因此,对于托克维尔在《论美国的民主》中流露出的对民主危险倾向的忧虑,密尔不以为然。他认为,只要把握好民主的真谛,美式民主的变质倾向就不值得忧虑,而真正“理性的民主”指的是人民确保有好的政府,而这种确保来自对政府的终极控制,即精英面临着选举失败而下台的风险。但选举一经结束,最好的政府就是有少数最有智慧的人统治的政府。在这样一个理性的民主制度中,人民势必选举出最文明的少数人。密尔所忧虑的,反而是警惕人民利用对政府的终极控制,迫使官员执行反映大众判断的政策。密尔认为,代议制政府中的代表们一旦沦为被代表者的发言人,那么民主制度就可能变成多数人的暴政。即是说,民主必然带来精英统治,这才是理性民主的真谛;至于依附代表观,则完全是对民主的误读。

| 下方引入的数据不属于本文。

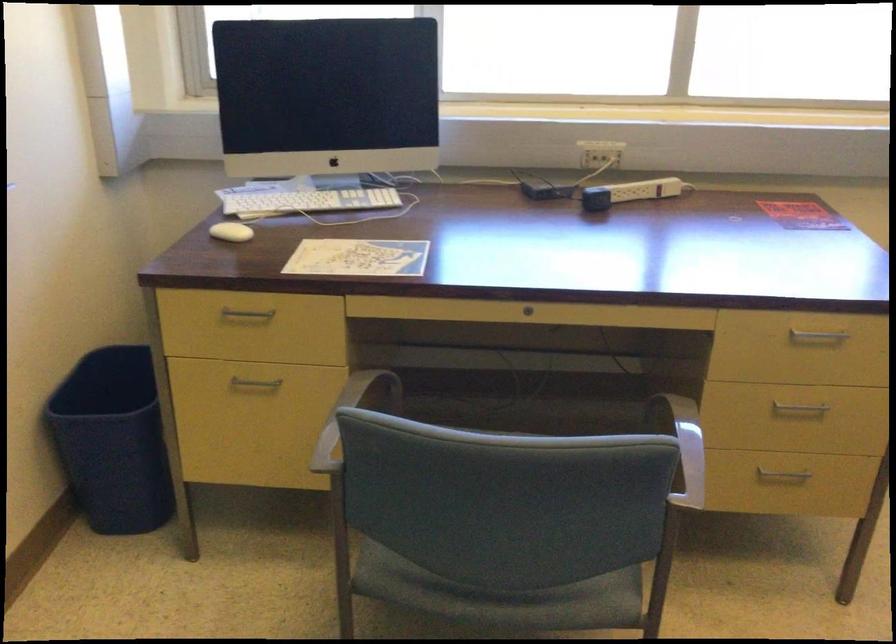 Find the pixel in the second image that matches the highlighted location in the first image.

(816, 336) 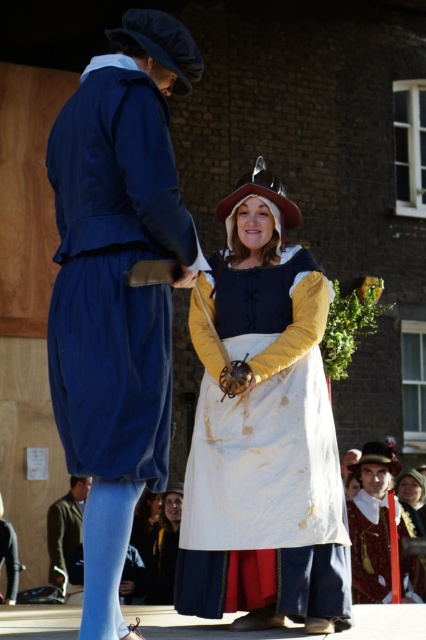 You are an observer standing in front of the brick building with wooden paneling. You notice the velvet blue robe at center and the person on the left holding a sword hilt. Based on their positions, which object is closer to the center of the image?

The velvet blue robe at center is located at point [117,285], which is closer to the center coordinates of [213,320] compared to the person on the left holding a sword hilt. Therefore, the velvet blue robe at center is closer to the center of the image.

What is the position of the white cotton apron at center in the image?

The white cotton apron at center is located at point (166, 548). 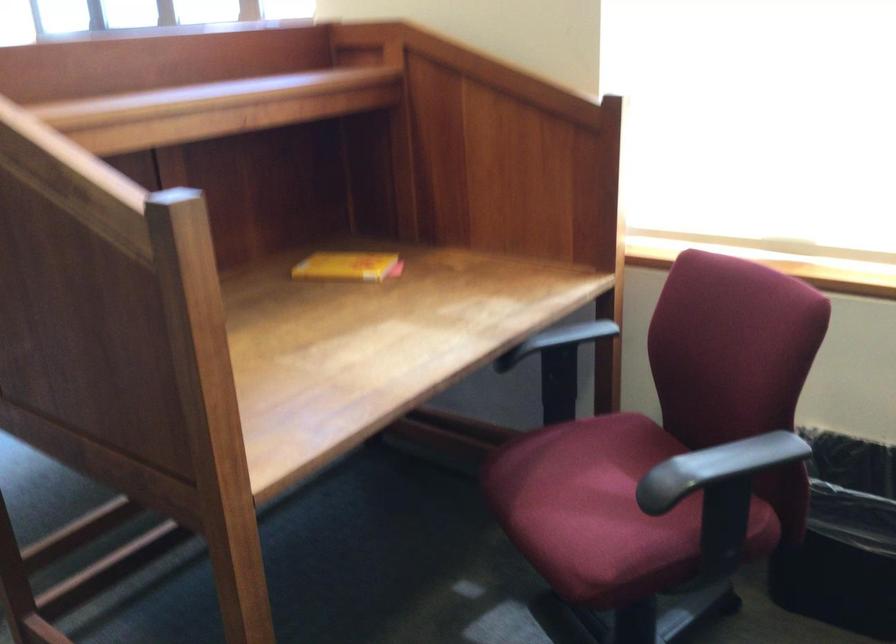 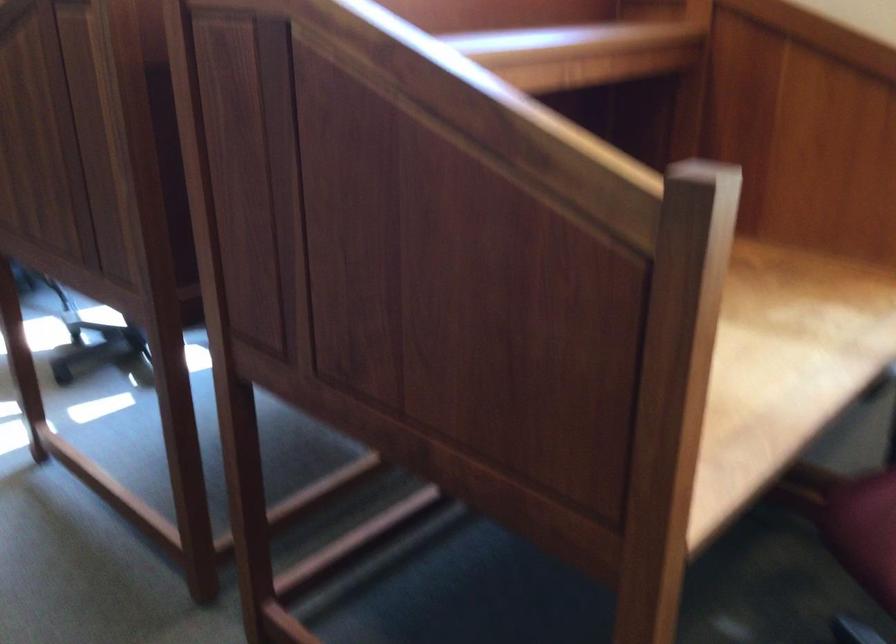 Question: How did the camera likely rotate?

Choices:
 (A) Left
 (B) Right
 (C) Up
 (D) Down

Answer: (A) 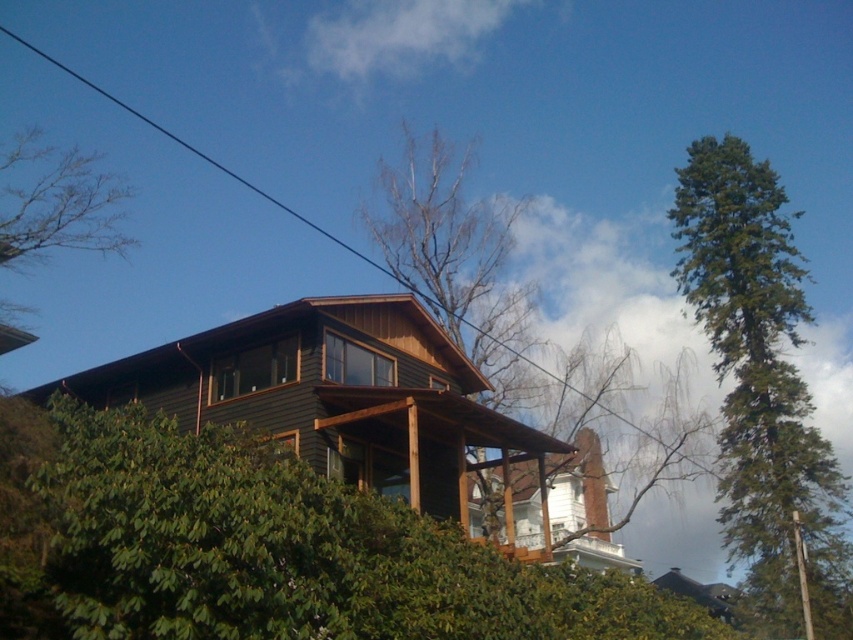 Question: Is green textured tree at right positioned before bare wood tree at center?

Choices:
 (A) yes
 (B) no

Answer: (B)

Question: Among these objects, which one is farthest from the camera?

Choices:
 (A) bare wood tree at center
 (B) green matte tree at lower left
 (C) green textured tree at right

Answer: (C)

Question: In this image, where is green textured tree at right located relative to bare wood tree at center?

Choices:
 (A) below
 (B) above

Answer: (B)

Question: Is green textured tree at right below bare wood tree at center?

Choices:
 (A) no
 (B) yes

Answer: (A)

Question: Which object appears closest to the camera in this image?

Choices:
 (A) green textured tree at right
 (B) green matte tree at lower left
 (C) bare wood tree at center

Answer: (B)

Question: Among these points, which one is nearest to the camera?

Choices:
 (A) click(416, 252)
 (B) click(35, 480)

Answer: (B) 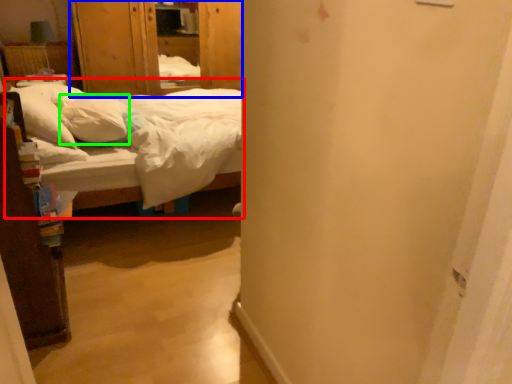 Question: Which object is positioned farthest from bed (highlighted by a red box)? Select from armoire (highlighted by a blue box) and pillow (highlighted by a green box).

Choices:
 (A) armoire
 (B) pillow

Answer: (A) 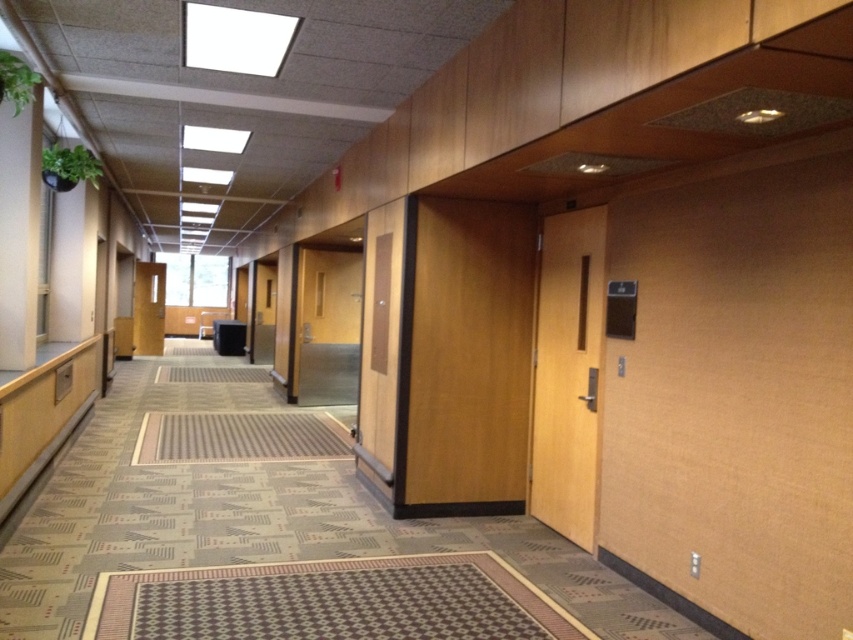 Is point (404, 368) behind point (549, 336)?

Yes, it is.

Does wooden door at center have a lesser height compared to light brown wood door at center-right?

No, wooden door at center is not shorter than light brown wood door at center-right.

Between point (447, 342) and point (602, 244), which one is positioned in front?

Point (602, 244)

At what (x,y) coordinates should I click in order to perform the action: click on wooden door at center. Please return your answer as a coordinate pair (x, y). This screenshot has width=853, height=640. Looking at the image, I should click on coord(463,356). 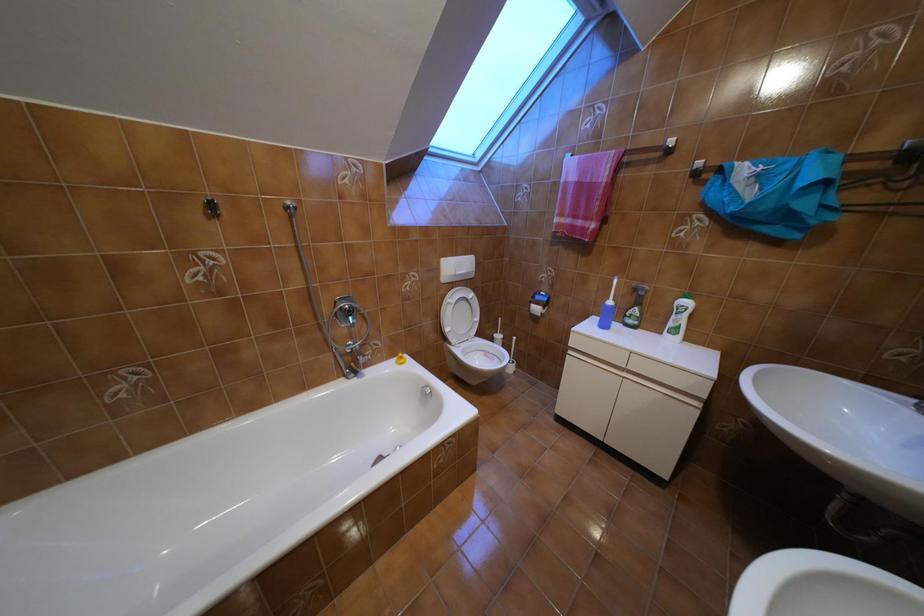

在目睹了法国1848年革命以后,密尔的心态更趋复杂。一些反对向工人阶级放权的人认为,工人阶级的粗鲁本性会控制整个国家的走向;但密尔反驳说,法国的经验恰恰证明,即便工人阶级参与投票,也往往倾向于选举精英上台。这意味着,放权给工人阶级不仅不会将有产阶级逐出政府,反而能向社会大众证成自身的统治。密尔之所以支持工人阶级代表,因为他相信大众终究会接受他提出的“理性民主”观。诚然,民主的趋势不可阻挡,但只有采取一条渐进开放的道路,才能确保民主的过程和平稳定并对所有社会成员有利。

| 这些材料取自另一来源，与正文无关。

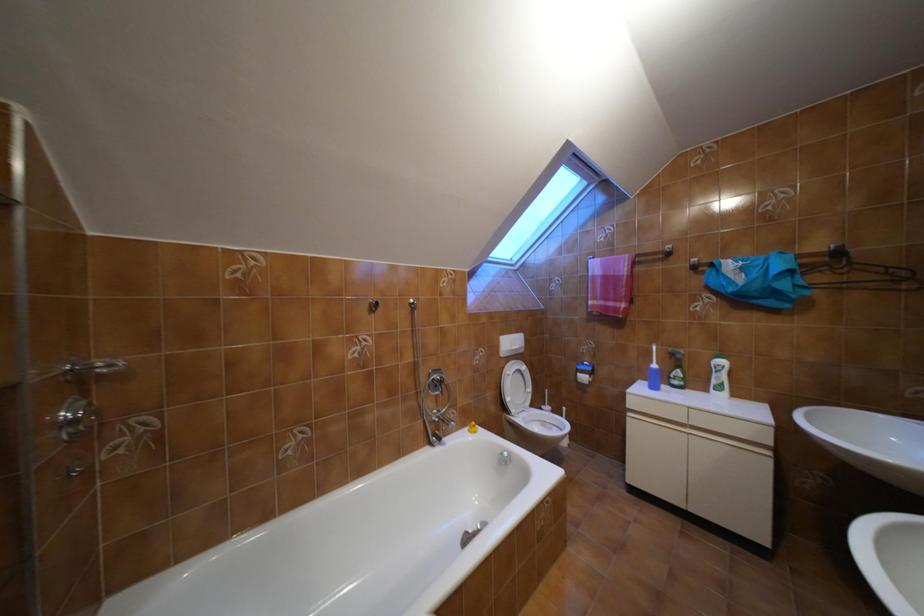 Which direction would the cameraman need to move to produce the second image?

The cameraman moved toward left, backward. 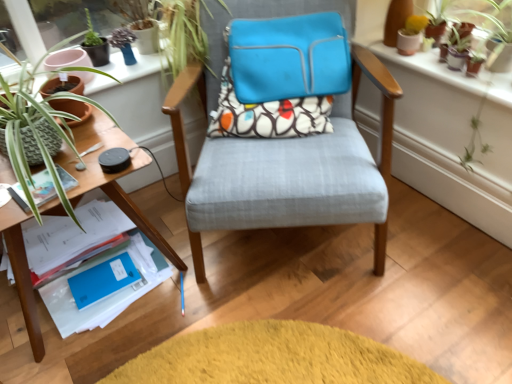 Where is `free space above terracotta clay pots at upper right (from a real-world perspective)`? The height and width of the screenshot is (384, 512). free space above terracotta clay pots at upper right (from a real-world perspective) is located at coordinates (454, 51). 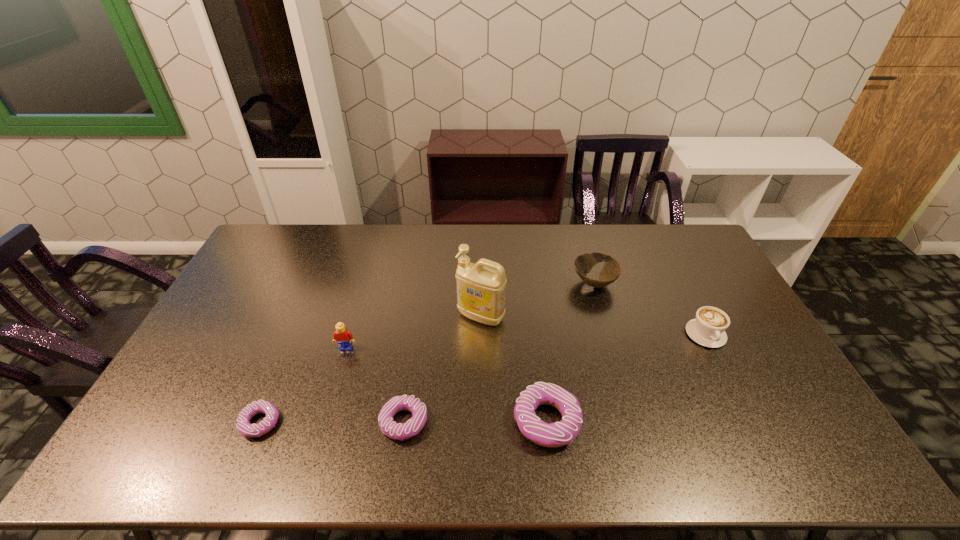 Locate an element on the screen. This screenshot has height=540, width=960. doughnut that is the third closest to the fourth object from right to left is located at coordinates (243, 424).

Identify the location of free space that satisfies the following two spatial constraints: 1. on the back side of the sixth tallest object; 2. on the left side of the bowl. The height and width of the screenshot is (540, 960). (423, 283).

This screenshot has width=960, height=540. What are the coordinates of `vacant space that satisfies the following two spatial constraints: 1. on the back side of the fourth object from right to left; 2. on the right side of the second tallest doughnut` in the screenshot? It's located at (419, 316).

Locate an element on the screen. vacant space that satisfies the following two spatial constraints: 1. on the back side of the leftmost doughnut; 2. on the right side of the detergent is located at coordinates (304, 316).

Where is `vacant space that satisfies the following two spatial constraints: 1. on the back side of the shortest object; 2. on the right side of the tallest doughnut`? vacant space that satisfies the following two spatial constraints: 1. on the back side of the shortest object; 2. on the right side of the tallest doughnut is located at coordinates (261, 421).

然而,围绕着群众的权力日益上升的趋势,密尔对大众民主的恐惧感也与日俱增。他在1859年的《关于议会改革的思考(Recent Writers on Reform)》中说,只有教育才能确保政治上的自由与保守,而未受良好教育的人,只能是政治上不自由的人。以及在《代议制政府(Considerations on Representative Government)》中说明的,没有人愿意将政府的主导权交给像工人阶级那样的一群人。只有改良,才是好的政府的标准,而这正是实施开明专制的理由。例如Thomas Hare提出的比例代表制,可以提高天赋异禀之人在议会中的席位。实际上,密尔在《代议制政府》中所设想的,到处都是这类限制工人阶级权力并确保精英的地位的措施,例如“复合投票权”等。他的理由是,并非所有人都有资格平等地发声,只有少数人才拥有从事治理国家的能力。

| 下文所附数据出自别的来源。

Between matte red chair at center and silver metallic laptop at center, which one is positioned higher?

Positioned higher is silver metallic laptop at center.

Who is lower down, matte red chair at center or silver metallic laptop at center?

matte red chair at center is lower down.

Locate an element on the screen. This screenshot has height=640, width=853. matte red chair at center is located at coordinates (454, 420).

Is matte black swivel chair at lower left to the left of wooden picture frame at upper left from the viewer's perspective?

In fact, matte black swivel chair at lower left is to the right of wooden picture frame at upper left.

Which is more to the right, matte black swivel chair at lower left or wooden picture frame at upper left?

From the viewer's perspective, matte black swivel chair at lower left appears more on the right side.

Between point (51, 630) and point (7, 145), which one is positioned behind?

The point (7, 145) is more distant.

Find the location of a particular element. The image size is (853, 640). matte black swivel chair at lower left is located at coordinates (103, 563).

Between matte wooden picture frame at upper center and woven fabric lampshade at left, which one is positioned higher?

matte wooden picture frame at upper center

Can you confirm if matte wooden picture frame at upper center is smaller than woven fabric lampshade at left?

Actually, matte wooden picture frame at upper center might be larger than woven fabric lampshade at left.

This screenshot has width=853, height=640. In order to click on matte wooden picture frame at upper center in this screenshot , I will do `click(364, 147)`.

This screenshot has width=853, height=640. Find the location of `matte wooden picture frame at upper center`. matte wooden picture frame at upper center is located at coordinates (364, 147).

尽管提出了各类限制措施,但密尔仍担心民众会滥用他们的权力,因此对工人阶级进行教育十分有必要。密尔不仅重视培养人们择其贤者的倾向,而且对工人阶级的教育,保证了他们理解并认可这种政府形式的正确性与合理性。
宗主国与殖民地
英国宪章运动表明,工人阶级“错误”的民主观点不仅是理论的误读:要求拥有随时更换代表的权力;而且其如此盛行,甚至有可能引发一场革命。密尔反对这种“错误”的民主观点,但很熟悉宪章运动中工人们的政治诉求。他将工人阶级权势的上升与野蛮人形象联系起来,并警告说这可能会冲毁英国的文明基础。
他对政治改革呼吁的重点在中产阶级身上。他提出,普选权应当开放给所有的中产阶级,并允许接纳少数工人的代表。仅此而已。真正的普选权就是为中产阶级制定的。中产阶级不应拱手将政府让给工人阶级,但应该在听取工人阶级要求的基础上,为着工人阶级的利益来治理国家。
在这方面,东印度公司成了密尔可资借鉴的一个样板。一方面,东印度公司对印度的统治基于知识和技术,另外,它也允许治下人民的意见和利益表达。不过,印度与英国不同。对密尔来说,东印度公司只是一个灵感的来源,而非效仿的对象。
密尔通常的话语是“文明—野蛮”,这种二分经常被用来描述宗主国与其殖民地之间的区别。而当密尔用“野蛮人(barbarians)”来指称工人阶级时,他更多指的是行为模式和受教育水平的差异。因此,所谓文明或野蛮,并非特定的衡量标准,其与所在国的关系也更为复杂。例如英国工人阶级中所表现的酗酒、犯罪、无知等,短期来看确实是文明本身的威胁;而在印度土著当中,却有一些人具有相当的“文明”,甚至值得引为政府顾问,或被授予更高级的职位。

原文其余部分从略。